+++ Extracted data +++

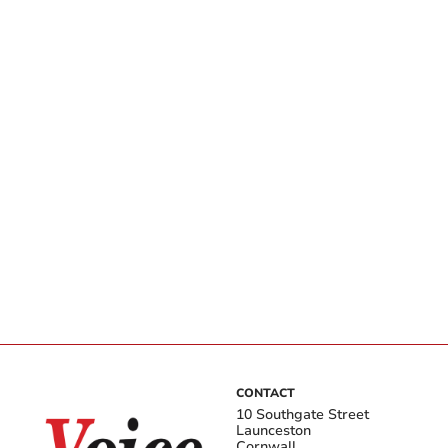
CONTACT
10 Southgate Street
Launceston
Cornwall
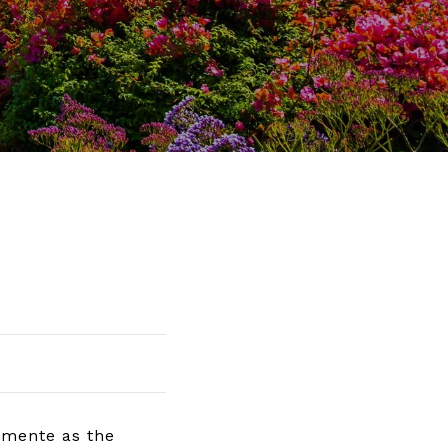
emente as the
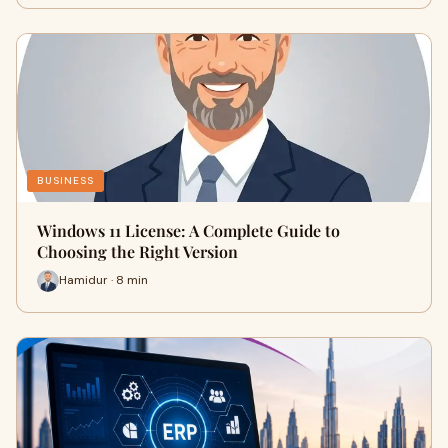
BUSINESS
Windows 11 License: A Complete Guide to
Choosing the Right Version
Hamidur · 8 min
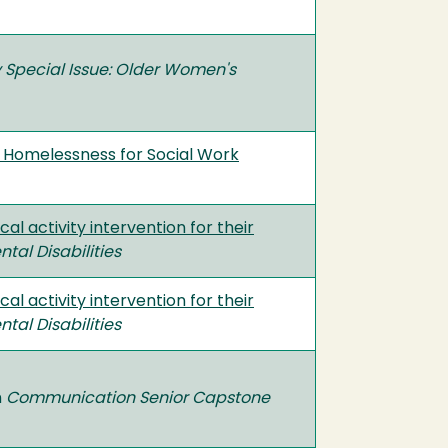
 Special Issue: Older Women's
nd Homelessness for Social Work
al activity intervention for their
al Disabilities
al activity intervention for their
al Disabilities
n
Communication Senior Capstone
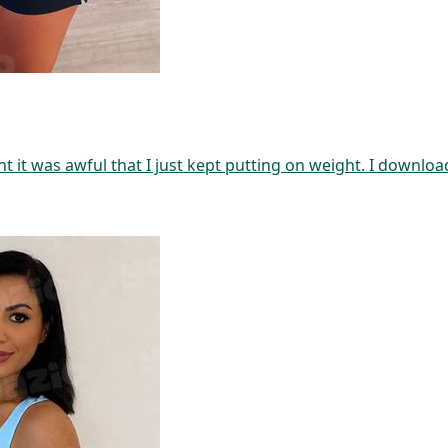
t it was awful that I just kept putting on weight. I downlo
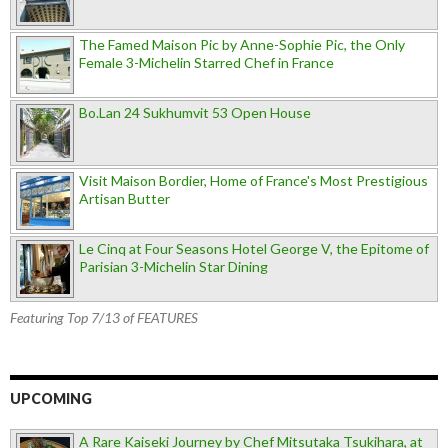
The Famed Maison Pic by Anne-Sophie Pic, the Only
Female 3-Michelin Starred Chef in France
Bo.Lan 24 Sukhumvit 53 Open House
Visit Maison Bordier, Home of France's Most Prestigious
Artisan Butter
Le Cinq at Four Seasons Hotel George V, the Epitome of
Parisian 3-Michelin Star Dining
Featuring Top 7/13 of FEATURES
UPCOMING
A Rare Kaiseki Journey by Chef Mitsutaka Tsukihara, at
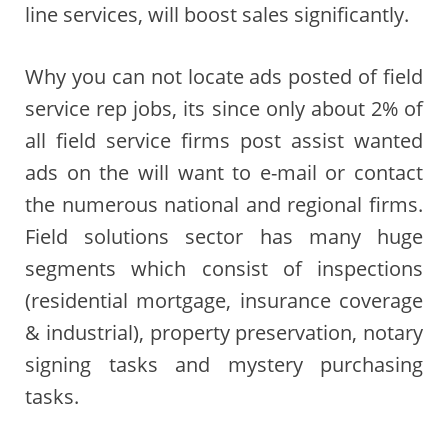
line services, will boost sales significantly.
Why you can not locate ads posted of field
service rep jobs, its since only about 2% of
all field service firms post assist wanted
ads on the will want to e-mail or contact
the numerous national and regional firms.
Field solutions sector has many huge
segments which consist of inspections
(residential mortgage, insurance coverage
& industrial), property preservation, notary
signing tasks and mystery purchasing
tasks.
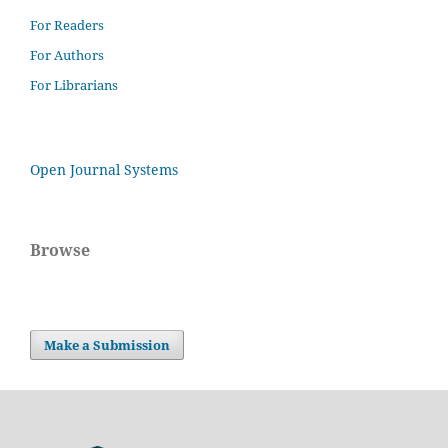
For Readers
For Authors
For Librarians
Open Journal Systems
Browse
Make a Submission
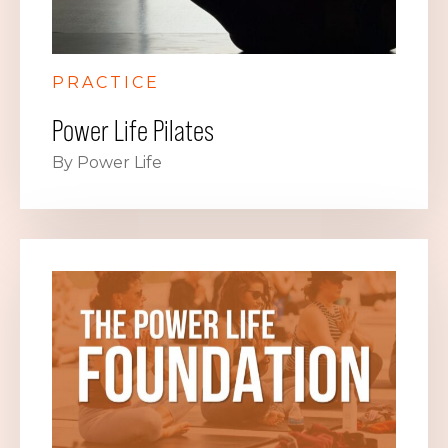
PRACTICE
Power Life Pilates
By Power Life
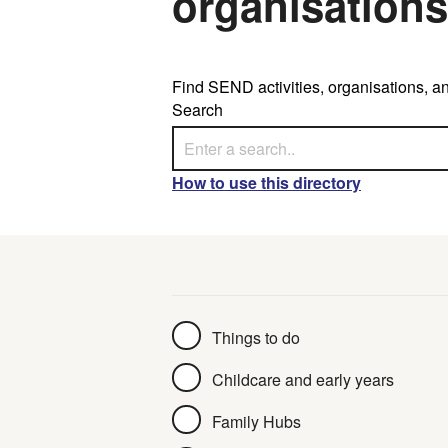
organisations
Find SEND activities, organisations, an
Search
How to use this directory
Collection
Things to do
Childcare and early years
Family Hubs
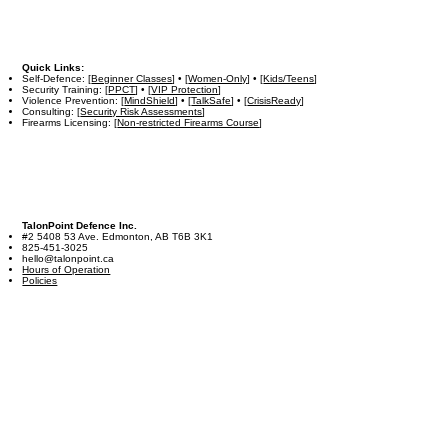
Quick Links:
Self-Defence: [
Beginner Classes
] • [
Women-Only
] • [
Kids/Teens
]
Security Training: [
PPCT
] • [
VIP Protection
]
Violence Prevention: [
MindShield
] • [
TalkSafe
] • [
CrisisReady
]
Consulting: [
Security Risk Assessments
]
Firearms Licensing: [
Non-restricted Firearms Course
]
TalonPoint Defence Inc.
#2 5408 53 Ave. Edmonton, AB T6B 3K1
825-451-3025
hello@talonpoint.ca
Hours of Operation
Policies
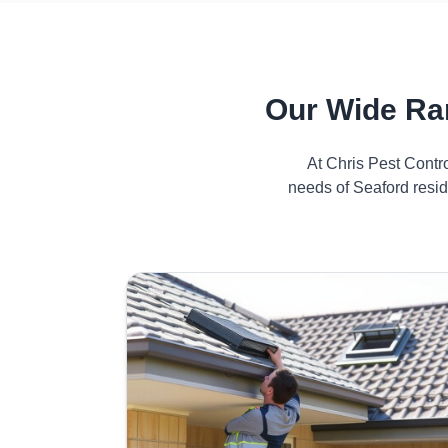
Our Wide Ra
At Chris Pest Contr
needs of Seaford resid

+++

Every line above that holds the string "Open" should be returned.

• _Task response_
Bo.Lan 24 Sukhumvit 53 Open House
Open Journal Systems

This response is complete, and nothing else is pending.